Second, another norm, codified in the UN Charter since 1945, is that states should not attack other countries, except (a) in self defense, or (b) by authorization by the UN Security Council. To attack a country simply out of moral outrage is against international law. Now, some may say “who cares about international law?” The answer is: lots of people and governments around the world, who fear and loathe a superpower without regard to the rules. The U.S. must be careful not to discard one norm due to the violation of another. To maintain its position in the world, the U.S. must care about its reputation for legitimacy as much as its reputation for resolve.

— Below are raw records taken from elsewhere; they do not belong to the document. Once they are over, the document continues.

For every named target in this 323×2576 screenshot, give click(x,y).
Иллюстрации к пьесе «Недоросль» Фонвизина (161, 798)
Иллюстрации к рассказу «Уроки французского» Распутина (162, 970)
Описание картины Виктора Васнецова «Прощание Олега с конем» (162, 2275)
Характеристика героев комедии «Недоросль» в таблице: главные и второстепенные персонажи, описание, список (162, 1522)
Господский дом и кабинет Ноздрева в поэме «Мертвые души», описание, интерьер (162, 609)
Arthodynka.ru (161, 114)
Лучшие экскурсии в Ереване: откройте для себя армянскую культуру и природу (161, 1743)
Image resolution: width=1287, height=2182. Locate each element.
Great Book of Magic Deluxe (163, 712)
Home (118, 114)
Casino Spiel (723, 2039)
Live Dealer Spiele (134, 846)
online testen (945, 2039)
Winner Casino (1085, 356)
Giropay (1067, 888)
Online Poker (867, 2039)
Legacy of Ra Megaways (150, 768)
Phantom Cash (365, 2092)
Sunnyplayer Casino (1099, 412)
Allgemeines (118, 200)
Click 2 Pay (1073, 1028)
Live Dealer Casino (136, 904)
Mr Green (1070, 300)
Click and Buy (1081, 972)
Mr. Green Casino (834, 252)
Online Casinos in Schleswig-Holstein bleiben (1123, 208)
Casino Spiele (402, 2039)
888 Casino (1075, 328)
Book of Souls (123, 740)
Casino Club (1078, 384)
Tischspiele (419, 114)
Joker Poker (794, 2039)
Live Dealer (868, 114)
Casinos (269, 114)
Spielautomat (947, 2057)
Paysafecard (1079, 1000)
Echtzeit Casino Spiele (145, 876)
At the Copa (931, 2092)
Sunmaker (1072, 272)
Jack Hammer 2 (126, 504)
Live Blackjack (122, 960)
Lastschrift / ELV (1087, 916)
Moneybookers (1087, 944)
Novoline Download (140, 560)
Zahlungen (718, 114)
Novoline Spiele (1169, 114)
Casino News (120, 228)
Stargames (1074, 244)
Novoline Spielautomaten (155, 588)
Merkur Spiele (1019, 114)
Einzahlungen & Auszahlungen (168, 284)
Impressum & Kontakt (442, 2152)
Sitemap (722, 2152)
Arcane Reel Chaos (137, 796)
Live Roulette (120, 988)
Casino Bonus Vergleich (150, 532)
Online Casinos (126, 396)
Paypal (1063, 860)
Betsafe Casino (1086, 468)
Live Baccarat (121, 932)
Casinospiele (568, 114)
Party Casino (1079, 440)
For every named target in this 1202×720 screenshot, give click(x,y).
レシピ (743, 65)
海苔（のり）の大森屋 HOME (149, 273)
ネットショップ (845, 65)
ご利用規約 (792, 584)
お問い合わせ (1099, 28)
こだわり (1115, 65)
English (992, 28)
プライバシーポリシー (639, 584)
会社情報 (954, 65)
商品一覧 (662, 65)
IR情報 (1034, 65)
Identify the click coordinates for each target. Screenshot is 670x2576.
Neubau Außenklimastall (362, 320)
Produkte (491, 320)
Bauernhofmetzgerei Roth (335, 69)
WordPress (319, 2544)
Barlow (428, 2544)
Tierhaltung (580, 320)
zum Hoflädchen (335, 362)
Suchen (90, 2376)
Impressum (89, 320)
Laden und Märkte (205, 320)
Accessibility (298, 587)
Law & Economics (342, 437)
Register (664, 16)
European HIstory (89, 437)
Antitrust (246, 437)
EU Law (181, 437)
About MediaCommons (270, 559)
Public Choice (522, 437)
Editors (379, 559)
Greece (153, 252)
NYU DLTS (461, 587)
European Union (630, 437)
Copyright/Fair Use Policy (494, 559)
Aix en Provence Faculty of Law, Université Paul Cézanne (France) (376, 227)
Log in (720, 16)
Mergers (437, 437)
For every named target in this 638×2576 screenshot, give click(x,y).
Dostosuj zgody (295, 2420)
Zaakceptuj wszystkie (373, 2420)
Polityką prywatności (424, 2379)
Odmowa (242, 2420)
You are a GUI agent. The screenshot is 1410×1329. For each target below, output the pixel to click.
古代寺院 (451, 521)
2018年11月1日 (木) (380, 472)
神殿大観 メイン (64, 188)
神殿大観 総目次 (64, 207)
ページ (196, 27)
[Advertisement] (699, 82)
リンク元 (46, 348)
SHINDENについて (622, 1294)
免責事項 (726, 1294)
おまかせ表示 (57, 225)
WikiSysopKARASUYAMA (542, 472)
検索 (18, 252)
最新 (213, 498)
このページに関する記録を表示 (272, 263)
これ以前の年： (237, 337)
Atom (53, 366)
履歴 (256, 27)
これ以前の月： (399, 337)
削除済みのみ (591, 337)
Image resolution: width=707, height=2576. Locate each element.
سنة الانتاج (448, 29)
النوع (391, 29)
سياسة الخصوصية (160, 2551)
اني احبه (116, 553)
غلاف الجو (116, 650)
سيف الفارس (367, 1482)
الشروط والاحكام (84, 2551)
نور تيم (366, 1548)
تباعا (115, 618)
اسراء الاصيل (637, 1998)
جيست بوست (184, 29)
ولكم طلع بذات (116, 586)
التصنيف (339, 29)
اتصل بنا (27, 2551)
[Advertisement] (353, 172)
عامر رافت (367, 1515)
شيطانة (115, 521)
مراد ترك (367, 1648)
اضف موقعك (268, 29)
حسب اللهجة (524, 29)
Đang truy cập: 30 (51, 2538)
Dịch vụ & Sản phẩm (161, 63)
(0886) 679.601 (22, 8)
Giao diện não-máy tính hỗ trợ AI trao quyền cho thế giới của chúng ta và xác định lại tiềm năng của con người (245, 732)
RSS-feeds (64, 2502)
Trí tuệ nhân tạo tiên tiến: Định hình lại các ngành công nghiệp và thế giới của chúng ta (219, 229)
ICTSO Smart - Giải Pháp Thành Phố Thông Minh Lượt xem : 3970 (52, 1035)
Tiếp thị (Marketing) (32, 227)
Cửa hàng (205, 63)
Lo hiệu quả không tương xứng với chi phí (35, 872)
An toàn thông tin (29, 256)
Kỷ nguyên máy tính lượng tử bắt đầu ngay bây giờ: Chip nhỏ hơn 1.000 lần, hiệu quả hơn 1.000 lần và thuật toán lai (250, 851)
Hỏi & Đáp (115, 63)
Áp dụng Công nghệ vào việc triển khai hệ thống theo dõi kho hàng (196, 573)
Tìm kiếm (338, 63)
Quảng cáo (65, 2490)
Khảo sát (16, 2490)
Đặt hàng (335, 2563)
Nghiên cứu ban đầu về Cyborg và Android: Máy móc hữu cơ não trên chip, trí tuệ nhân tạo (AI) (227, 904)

That means doing the hard work of diplomacy and multilateralism, which seems to be where we are heading. It buys Obama time to capture the high road at last, holding Syria and the Russians to account and building international support for any contingency plans for military action.
But multilateralism is hard, partly because the U.S. is used to getting its way. Since the end of the Cold War, a generation of U.S. policy has been able to do as it pleases. Such unilateralism has come with the cost in burdening wars alone and overstretching our military power. But what also has been lost is the sense and skill of diplomacy. So long as vital American interests aren’t in jeopardy, engaging Russia may yield fruit — not just on Syria’s chemical weapons but a political solution to Syria’s civil war. If we truly care about the lives lost there, a political solution must be found.
The Security Council is a perhaps frustrating, but important institution for managing American interests and the enforcing of international norms. It has been treated as a nuisance by American liberal hawks and conservative hawks alike when council deliberations get in the way of their desires. But international politics is serious business, requiring a variety of interests and powers to manage. Letting Russia, China, and others be involved is not weakness, retrenchment or appeasement; it’s reassuring, cost-saving, good sense that may yield solutions to Syria’s problems and to America’s image abroad.
Guest columnist Vaughn Shannon is an Associate Professor of Political Science at Wright State University.